NOTA DO AUTOR — ANÁLISE DE OPINIÃO
O texto que você vai ler não é reportagem factual convencional. É análise de sentimento institucional — uma leitura estratégica construída sobre fatos verificados, cruzados em 48 fontes públicas digitais, e interpretados a partir de +25 anos de cobertura política e jurídica no Amazonas. Os dados são reais. A interpretação é minha. Concordar ou discordar é um direito que o leitor exerce com toda a liberdade — e que eu respeito inteiramente. O que não faço é fingir que análise é notícia neutra. Não é. Nunca foi. Esse texto tem autor, tem método e tem posição.
Adão Gomes — Jornalista Profissional (MTB-AM 000191). Analista de inteligência política, econômica e estratégica. MBA em Inteligência Artificial para Organizações Contemporâneas — La Salle. Pós-graduando em Direito Empresarial — UniAnchieta/SP.
Sete mil, quinhentos e cinquenta advogados foram às urnas no dia 14 de maio de 2026, na Arena da Amazônia, para escolher seis nomes destinados à vaga de desembargador do Tribunal de Justiça do Amazonas deixada pela aposentadoria compulsória do desembargador Domingos Chalub. O resultado numérico chegou rápido. O que os números não dizem é tudo.
Giselle Falcone Medina venceu com folga entre as mulheres — mais de dois mil votos, primeira colocada geral. Marco Aurélio Choy foi o mais votado entre os homens, com quase dois mil votos. Carlos Alberto de Moraes Ramos Filho ficou em segundo no naipe masculino, Grace Benayon em segundo entre as mulheres, Aniello Aufiero em terceiro entre os homens e Carmem Romero fechando o grupo feminino. Esses são os fatos. O que vem depois disso não é mais da conta das urnas.
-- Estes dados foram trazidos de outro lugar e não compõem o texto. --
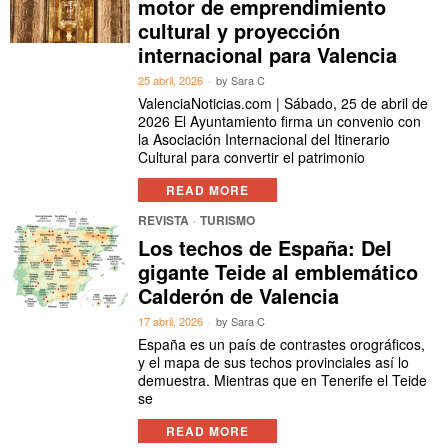
motor de emprendimiento
cultural y proyección
internacional para Valencia
25 abril, 2026
by
Sara C
ValenciaNoticias.com | Sábado, 25 de abril de
2026 El Ayuntamiento firma un convenio con
la Asociación Internacional del Itinerario
Cultural para convertir el patrimonio
READ MORE
REVISTA
·
TURISMO
Los techos de España: Del
gigante Teide al emblemático
Calderón de Valencia
17 abril, 2026
by
Sara C
España es un país de contrastes orográficos,
y el mapa de sus techos provinciales así lo
demuestra. Mientras que en Tenerife el Teide
se
READ MORE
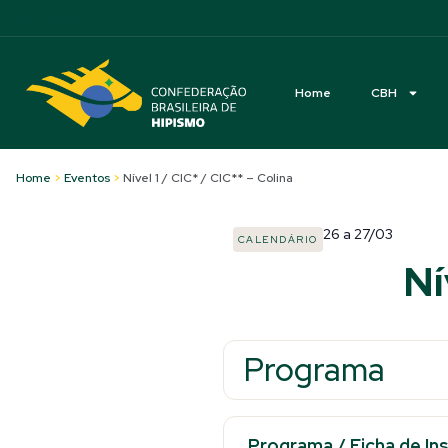
Acessibilidade
Home
CBH
Home
>
Eventos
>
Nível 1 / CIC* / CIC** – Colina
26
a
27/03
CALENDÁRIO
Ní
Programa
Programa
/
Ficha de In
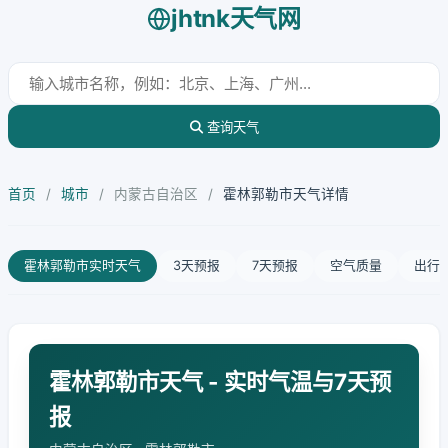
jhtnk天气网
查询天气
首页
/
城市
/
内蒙古自治区
/
霍林郭勒市天气详情
霍林郭勒市实时天气
3天预报
7天预报
空气质量
出行
霍林郭勒市天气 - 实时气温与7天预
报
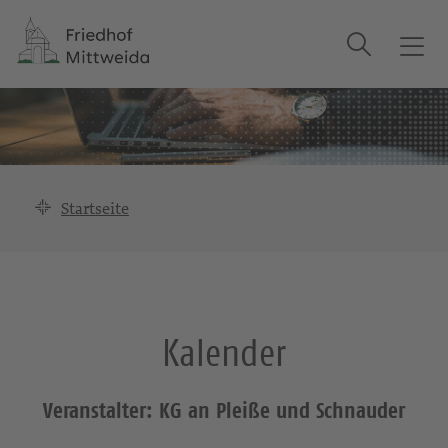
Suche
T
o
g
g
l
e
n
Startseite
a
v
i
g
a
Kalender
t
i
o
Veranstalter: KG an Pleiße und Schnauder
n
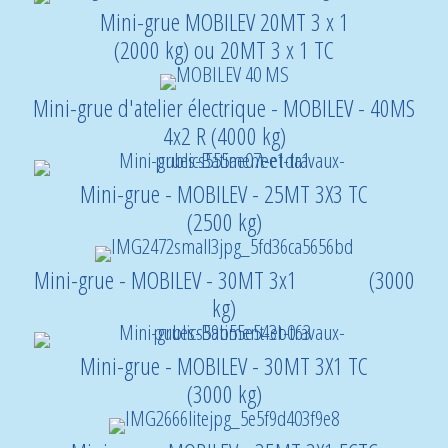
Mini-grue MOBILEV 20MT 3 x 1
(2000 kg) ou 20MT 3 x 1 TC
Mini-grue d'atelier électrique - MOBILEV - 40MS
4x2 R (4000 kg)
Mini-grue - MOBILEV - 25MT 3X3 TC
(2500 kg)
Mini-grue - MOBILEV - 30MT 3x1 (3000
kg)
Mini-grue - MOBILEV - 30MT 3X1 TC
(3000 kg)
O Quinto Constitucional é um dos processos mais mal compreendidos da institucionalidade brasileira. A maior parte da cobertura jornalística trata a eleição da OAB como se fosse o resultado final — como se quem ganha mais votos na advocacia fosse naturalmente o futuro desembargador. Não é assim. Nunca foi. A eleição da lista sêxtupla é apenas o primeiro degrau de uma escada com três andares: OAB, TJAM e governador. E cada andar obedece a uma lógica completamente diferente da anterior.
A OAB premia articulação corporativa, máquinas de campanha, presença institucional dentro da classe. O TJAM, ao reduzir seis para três nomes, não está simplesmente confirmando o ranking das urnas. Está fazendo uma leitura própria: que nome se encaixa melhor na composição atual da Corte? Que perfil gera menos atrito interno? Que escolha traz mais segurança institucional e menos exposição futura? O governador Roberto Cidade, ao final, faz a mesma pergunta com outros elementos adicionados: interesse político, governabilidade, relação com o Executivo, custo reputacional da nomeação.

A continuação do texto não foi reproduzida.